8 Le CCI par exemple, a engagé à plusieurs reprises des discussions et même un travail en commun avec le groupe anarcho-syndicaliste KRAS (rattaché à l'AIT) à Moscou.

9 Voir l’article de notre site Internet sur les luttes dans le MEPZA aux Philippines.

10 Voir notamment nos articles "17e congrès du CCI : un renforcement international du camp prolétarien" et "La culture du débat : une arme de la lutte de classe" dans les numéros 130 et 131 de la Revue Internationale.

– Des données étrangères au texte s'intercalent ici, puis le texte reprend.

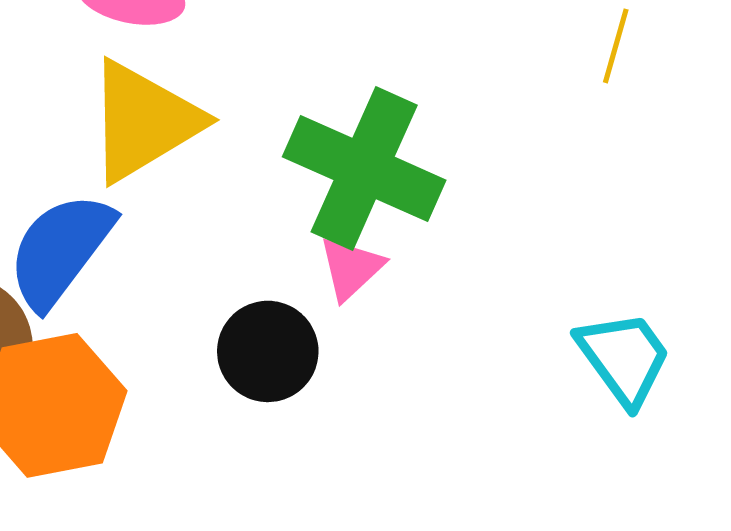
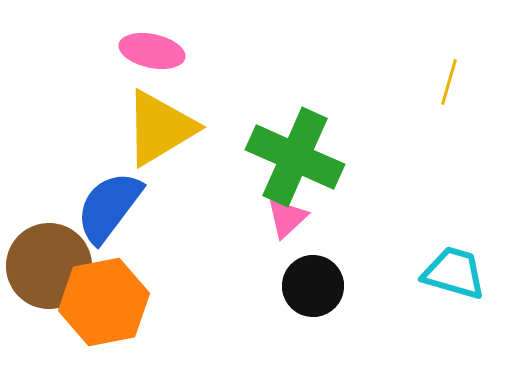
black circle: (268, 351) -> (313, 286), moved
cyan trapezoid: (624, 358) -> (454, 273), turned -38

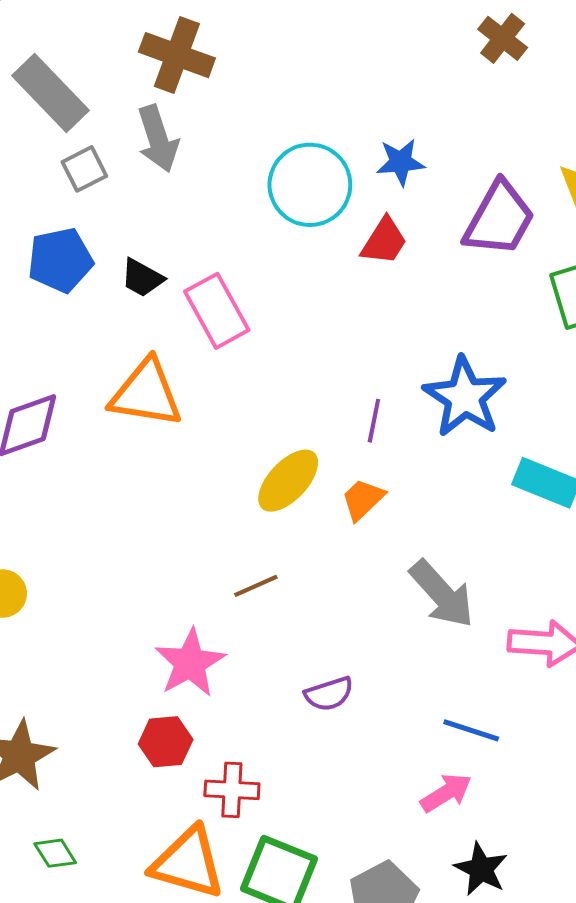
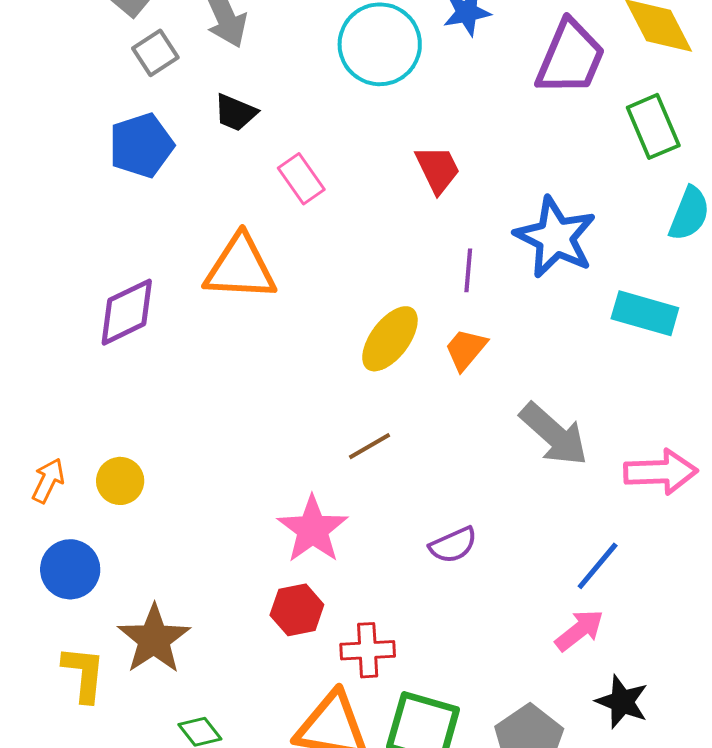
red trapezoid: (384, 241) -> (438, 169), moved, turned -52
black trapezoid: (142, 278) -> (235, 113), moved
pink rectangle: (217, 311) -> (301, 179), size x0.7
blue line: (471, 730) -> (598, 566), turned -62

11 Nous trouvons dans le Libertaire du 29 mai un article fantaisiste sur cette Conférence. L’auteur qui signe AP et qui passe dans le Libertaire pour le spécialiste en histoire du mouvement ouvrier communiste, prend vraiment trop de libertés avec l’histoire. Ainsi représente-t-il cette conférence – à laquelle il n’a pas assisté et dont il ne sait absolument rien- comme une Conférence des Communistes des Conseils alors que ces derniers, qui l’ont effectivement convoqués, participaient au même titre que toute autre tendance. AP ne se contente pas seulement de prendre de la liberté avec l’histoire du passé mais il se croit autorisé d’écrire au passé l’histoire à venir. A la manière de ces journalistes qui ont décrit à l’avance avec force détails la pendaison de Goering, sans supposer que ce dernier aurait le mauvais goût de se suicider à la dernière minute, l’historien du Libertaire AP annonce la participation à la conférence de groupes anarchistes alors qu’il n’en est rien. Il est exact que le Libertaire fut invité à assister, mais il s’est abstenu de venir et, à notre avis, avec raison. La participation des anarchistes au Gouvernement Républicain et à la guerre impérialiste en Espagne en 1936-38, la continuation de leur politique de collaboration de classe avec toutes les formations politiques bourgeoises espagnoles dans l’immigration, sous prétexte de lutte contre le fascisme et contre Franco, la participation idéologique et physique des anarchistes dans la "Résistance" contre l’occupation "étrangère" font d’eux, en tant que mouvement un courant absolument étranger à la lutte révolutionnaire du prolétariat. Le mouvement anarchiste n’avait donc pas sa place à cette Conférence et son invitation était, en tout état de cause, une erreur.

12 Les "occupations urgentes" de la FFGC dénotent bien son état d’esprit concernant les rapports avec les autres groupes révolutionnaires. De quoi souffre exactement la FFGC, du "manque de temps" ou du manque d’intérêt et de compréhension pour les contacts et les discussions entre groupes révolutionnaires ? A moins que ce ne soit son manque d’orientation politique suivie (à la fois pour et contre la participation aux élections, pour et contre le travail dans les syndicats, pour et contre la participation dans les comités antifascistes etc.) qui la gène à venir confronter ses positions avec celles des autres groupes.